Ilmu, Mazhab, Ideologi, Pancasila, dan Khilafah

Ilustrasi muslimah khilafah
Mazhab itu kira-kira bisa dipersamakan dengan ideologi, meskipun tidak persis sama. Karena dalam bahasa Inggris dan bahasa Arab antara mazhab dan ideologi adalah istilah yang berbeda. Tapi, izinkan saya menjelaskan secara runtut dulu dimana letak persamannya.
Untuk memahami mengapa ada mazhab, saya harus mulai dari apa itu ilmu. Seperti kita mafhum bersama bahwa genus ilmu adalah pengetahuan plus sistematis dan metodologis sebagai differensia. Adapun pengetahuan adalah penyatuan (unity/ittihad) mental antara subjek (yang tahu) dengan objek (yang ditahui).
Pengertian ini membawa kita pada suatu keniscayaan bahwa ilmu, yang merupakan bagian dari pengetahuan, bisa dilihat dari dua aspek sekaligus, subjek dan objek.
Dari sudut subjek, tabiat ilmu itu bervariasi, beragam, dan tidak tunggal. Karena, setiap kepala pasti memiliki persepsi berbeda terhadap suatu objek yang sama sekalipun. Ini juga sama dengan mengatakan bahwa mustahil ada kebenaran tunggal dalam ilmu.

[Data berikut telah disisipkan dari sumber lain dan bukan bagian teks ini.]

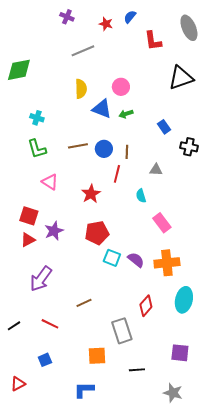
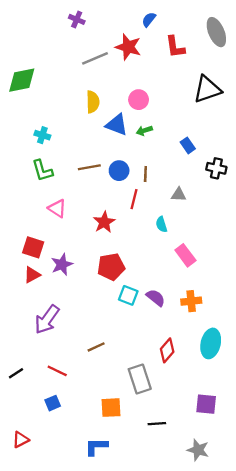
red star: (106, 24) -> (128, 47), moved, size x1.6
orange cross: (167, 263) -> (191, 301), size x0.7
blue square: (45, 360) -> (53, 403), moved

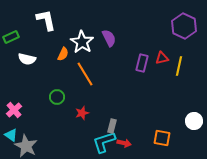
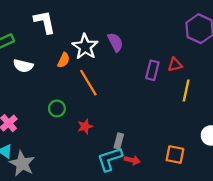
yellow line: (179, 66) -> (186, 90), moved

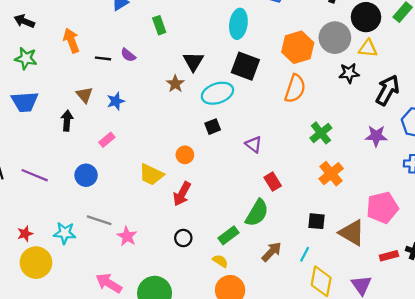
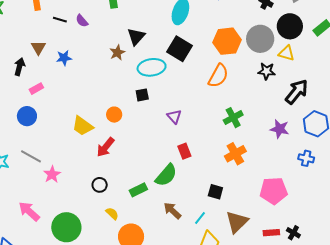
pink rectangle: (107, 140) -> (36, 89), moved
brown triangle: (352, 233) -> (237, 222), moved, turned 35
brown arrow: (272, 252) -> (172, 211), turned -102
yellow semicircle: (220, 261) -> (112, 214), moved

Dan dari sudut objek, tidak pernah ada kata final dalam ilmu, selalu dinamis, bergerak dalam dialektika antara tesis, antitesis, sintesis, kemudian menjadi tesis lagi. Ini artinya, bahwa sejauh menyangkut ilmu, tidak pernah ada kata final. Muncul tenggelam dalam iklim kritik dan otokritik.
Menyatakan bahwa ilmu ini atau ilmu itu sudah final dan mengklaim bahwa ilmu ini paling benar dan sempurna, tidak bisa dikritik lagi, adalah sama saja mengeluarkan ilmu dari tabiat dan karakternya yang alamiah. Klaim semacam ini menjadikan pihak si pengklaim sebagai anti ilmu pengetahuan. Kenapa? Karena sejatinya watak ilmu itu memang bervariasi dan tidak pernah final.
Memaksa ilmu itu sebagai suatu yang tunggal dan final, berarti telah membunuh dan menguburkan ilmu pengetahuan. Dan ketika ilmu telah menemui ajal, menjadi mayat, lalu dikuburkan pada saat itulah ilmu menjelma menjadi ideologi. Jadi ideologi sesungguhnya adalah ilmu yang kehilangan daya dinamis, dan daya tumbuhnya yang alami. Menjadi anti kritik, menjadi haram diteliti kembali. Itulah ideologi.
Ketika dikaitkan dengan mazhab, mazhab Syafi’iyah misalnya, mungkin imam Syafi’i tidak pernah berniat mendirikan mazhab seperti kita lihat saat ini. Imam Syafi’i adalah seorang pemikir, seorang intelektual yang terbiasa menerima perbedaan. Bahkan dengan beberapa gurunya pun beliau berani berbeda. Kata-kata yang masyhur disampaikan oleh beliau adalah “Mazhab saya benar, tapi tidak menutup kemungkinan salah. Sebaliknya, mazhab selain saya salah, meski terbuka kemungkinan untuk benar”.
Lalu bagaimana pemikiran ilmiah imam Syafi’i yang terbuka menjadi mazhab atau kira-kira menjadi ideologi yang tertutup?
Kita bisa melacak dari sejarah tasyri’ dan perkembangan fikih awal dalam kaitannya dengan kekuasaan. Sebab, kekuasaanlah yang kerap mematenkan pemikiran ilmiah seseorang untuk kepentingan politik atau apapun. Pemikiran imam Syafi’i yang awalnya terbuka terhadap kritik menjadi sakral dan haram untuk dilintasi batas-batasnya.
Kondisi ini berlanjut lebih jauh dalam bentuk afiliasi sang pemikir dengan kekuasaan, dikuatkan oleh murid dan pengikut-pengikutnya. Sejak saat itu, berjayalah mazhab, dan runtuhlah kebebasan berpikir dalam wilayah keilmuannya.
Tetapi maaf, bukan saya anti mazhab, sebab dalam beberapa hal demi stabilitas dan tujuan yang lebih besar, mazhab dan ideologi itu penting. Layaknya filsafat pancasila menjadi ideologi Pancasila. Selagi kita masih NKRI, maka Pancasila adalah harga mati. Tidak boleh diganggu gugat, apalagi oleh ideologi yang tidak jelas jenis kelamin dan manfaatnya, seperti Khilafah.
Semoga bermanfaat. Tak setuju silahkan! (*)
Achmad Bahrur Rozi, Alumnus UIN Sunan Kalijaga Yogyakarta.